O debate sobre o sistema político brasileiro feito nos últimos vinte anos vem erroneamente sendo compreendido como a oposição entre presidencialismo e parlamentarismo, porque as propostas normalmente associadas a este são na verdade uma defesa do "semi-presidencialismo".
A avaliação foi feita, nesta quarta-feira, pelo cientista político Octavio Amorim Neto, da Fundação Getúlio Vargas do Rio de Janeiro (FGV-RJ), durante a Conferência Internacional sobre Desafios e Perspectivas do Fortalecimento das Instituições Políticas Brasileiras, que acontece entre hoje e amanhã, no auditório Nereu Ramos, da Câmara dos Deputados.
O evento destina-se à discussão da reforma política no país, entendida de uma forma mais ampla do que a proposta de "reforma política" atualmente debatida no Congresso.
A proposta em tramitação no Congresso é uma reforma basicamente eleitoral e influi sobre regras para coligação entre partidos, formação de listas nas eleições proporcionais (como as de deputados e vereadores), financiamento de campanhas e limites de desempenho mínimo para os partidos terem direitos no Parlamento ( a chamada cláusula de barreira).
Amorim explica que a diferença entre o semi-presidencialismo e o parlamentarismo se dá no fato de que o presidente continua sendo eleito democraticamente no primeiro sistema.
Assim, convivem o presidente eleito pelo povo e o primeiro-ministro eleito pelo Parlamento, num regime de "diarquia hierárquica", como explica Amorim, ou seja, um pode estar subordinado ao outro, conforme o tema e o momento político do país.
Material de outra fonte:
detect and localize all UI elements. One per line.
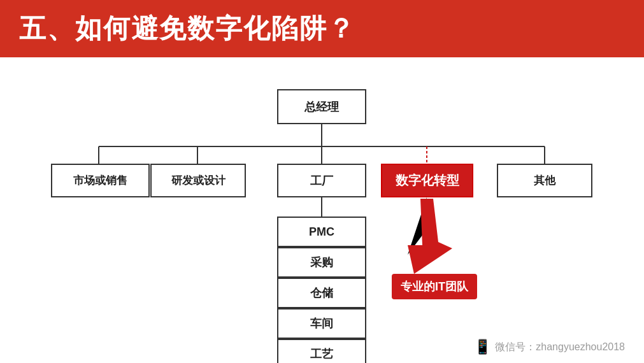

Ele lembra que o debate sobre o sistema político não é prioritário atualmente, mas "tem todas as condições de sê-lo em médio prazo".
Os poderes que o presidente deixa de exercer no semi-presidencialismo são principalmente os legislativos, como o de editar Medidas Provisórias (que entram em vigor mesmo antes de passar por votação no Congresso). A possibilidade de atuar em questões legislativas com prerrogativas como as MPs "gera no titular (da presidência) a tentação de agir unilateralmente".
Por outro lado, o cientista político Silvério Zebral, da Universidade Cândido Mendes, do Rio, lembra que essa mudança deixa o presidente mais liberado para cumprir funções como as ligadas à diplomacia, que têm importância crescente no mundo globalizado de hoje, segundo ele.
Segundo Amorim, desde 1986, todas as propostas de mudança no sistema político brasileiro apresentadas como parlamentaristas eram na verdade semi-presidencialistas, inspiradas principalmente nos modelos português e francês.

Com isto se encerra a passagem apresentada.